“I do not need you to make my life manageable, Eliza.” His voice dropped, and he took another step and another until he stood before her with barely a foot of space between them. Close enough to see the rapid pulse at her throat. Close enough to catch the faint scent of lavender that clung to her skin. “I want you because you make it meaningful. You are not a convenience. You are the point.”
Her breath caught. He heard it—a small, sharp intake that she could not quite suppress. Her gray eyes searched his face, and he let her look. Let her see everything he had spent a lifetime hiding. The exhaustion. The loneliness. The desperate, terrifying need for someone who saw him clearly and chose to stay.
“I am not here to persuade you or to manage this situation,” he said. “I am here to ask, not to tell. The decision is entirely yours.”
The silence that followed was the loudest thing he had ever heard.
Eliza looked at him. Her expression was unreadable—not cold, not warm, not anything he could interpret or respond to. The face of a woman who had learned, through years of hardship and loss, to guard herself against words that promised more than they delivered.
He stood before her and waited. Did not fill the silence with charm or humor or any of the thousand tools he had always used to smooth over difficult moments.

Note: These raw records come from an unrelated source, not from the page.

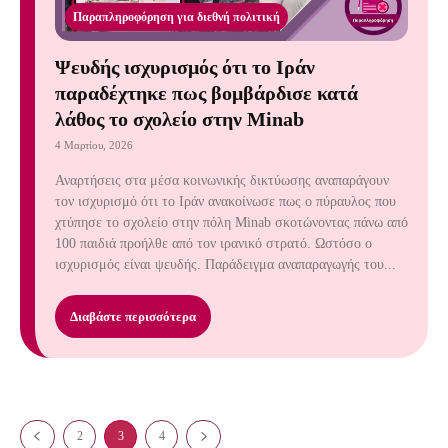
Παραπληροφόρηση για διεθνή πολιτική
Ψευδής ισχυρισμός ότι το Ιράν
παραδέχτηκε πως βομβάρδισε κατά
λάθος το σχολείο στην Minab
4 Μαρτίου, 2026
Αναρτήσεις στα μέσα κοινωνικής δικτύωσης αναπαράγουν
τον ισχυρισμό ότι το Ιράν ανακοίνωσε πως ο πύραυλος που
χτύπησε το σχολείο στην πόλη Minab σκοτώνοντας πάνω από
100 παιδιά προήλθε από τον ιρανικό στρατό. Ωστόσο ο
ισχυρισμός είναι ψευδής. Παράδειγμα αναπαραγωγής του...
Διαβάστε περισσότερα
2
3
4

He simply stood there, stripped bare, and let her decide what to do with what she saw.
When she finally spoke, her voice was calm.
“I need time.”
Three words. They landed in his chest like a fist.
“You have had months to reach this understanding, August.” She held his gaze without flinching. “I deserve the same courtesy.”
“Of course.” The words came out even. He was proud of that. Proud that his voice did not crack or waver, even as something inside him splintered. “Of course, you do.”
“I would like you to leave now.”
He nodded. His body felt heavy, as though gravity had doubled in the space of a heartbeat. He took a step back. Then another. The distance between them widened, and each inch felt like a wound.
He turned toward the door.
“August.”
He stopped. Did not turn. Could not turn because if he looked at her again, he might say something foolish, might beg or plead or try to convince her, and he had promised himself andherthat the decision was hers.
“I will send word when I am ready to talk again.”
He closed his eyes. He could only wait and trust and sit with the same gnawing uncertainty he had forced upon her for months.
Thirty-Seven
“Good heavens! If I wanted to live in a flower market, I should have married a Dutchman!”
Lady Hartwell nearly lost her balance on a mound of white hyacinths outside her own drawing room and let out a sound that from anyone else would have been a shriek.
She prodded the offending bouquet with her cane, dislodging several petals. “Another delivery, my dear?” she called, already knowing the answer. The question was strictly for Eliza’s benefit.
Eliza did not look up. She was ensconced on the settee by the window, surrounded on all sides by boxes, bundles, and posies in every permutation. She read with her knees drawn up under her skirts, the edge of August’s latest missive trembling slightly in her hands.
“Do you suppose he means to buy up every flower in London or simply run the florists out of stock?” Lady Hartwell demanded,nudging a cluster of roses off the side table to create space for her tea. “I am perfectly prepared to have you back, child, but this is ridiculous. Even your mother’s love affair with sweet peas never reached such… agricultural excess.”
“He’s just trying to be thorough,” Eliza muttered, eyes flicking across the page again, as if the words might alter under inspection.
“Thorough! It is an outright siege. My footmen have blisters.” The cane thunked decisively against a crate of lilies, sending a whiff of perfume through the air. “And these,” she continued, plucking a card from among the stems, “are addressed to the cat. Do you think he is desperate or simply lost his mind?”
Eliza smiled despite herself and set the letter aside with uncharacteristic care. “I suspect the latter.”
Lady Hartwell eyed her, sharp as a hawk. “I presume he is not sending empty pages? Or does your His Grace now express himself exclusively in florals?”
Eliza shook her head but did not answer. She reached for the next envelope, fingers brushing the embossed seal as if it might burn. “They are… letters.” She could not bring herself to call them what they were—apologies, confessions, a slow unspooling of everything he had once refused to say aloud.
“Read it to me, then,” Lady Hartwell said, collapsing into her favorite armchair with a groan. “At least let me share in the melodrama I am forced to house.”